**Exercise:**
Reproduce the lines below exactly, starting at the one containing "superficie engrosada, textura" and stopping at the final line.

**Records supplied:**
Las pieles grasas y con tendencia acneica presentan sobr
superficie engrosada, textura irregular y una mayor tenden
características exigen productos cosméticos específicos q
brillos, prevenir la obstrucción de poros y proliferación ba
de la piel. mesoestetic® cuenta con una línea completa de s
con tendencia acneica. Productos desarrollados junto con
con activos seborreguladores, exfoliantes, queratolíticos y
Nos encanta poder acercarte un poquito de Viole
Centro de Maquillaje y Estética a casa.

**Reply to the task:**
superficie engrosada, textura irregular y una mayor tenden
características exigen productos cosméticos específicos q
brillos, prevenir la obstrucción de poros y proliferación ba
de la piel. mesoestetic® cuenta con una línea completa de s
con tendencia acneica. Productos desarrollados junto con
con activos seborreguladores, exfoliantes, queratolíticos y
Nos encanta poder acercarte un poquito de Viole
Centro de Maquillaje y Estética a casa.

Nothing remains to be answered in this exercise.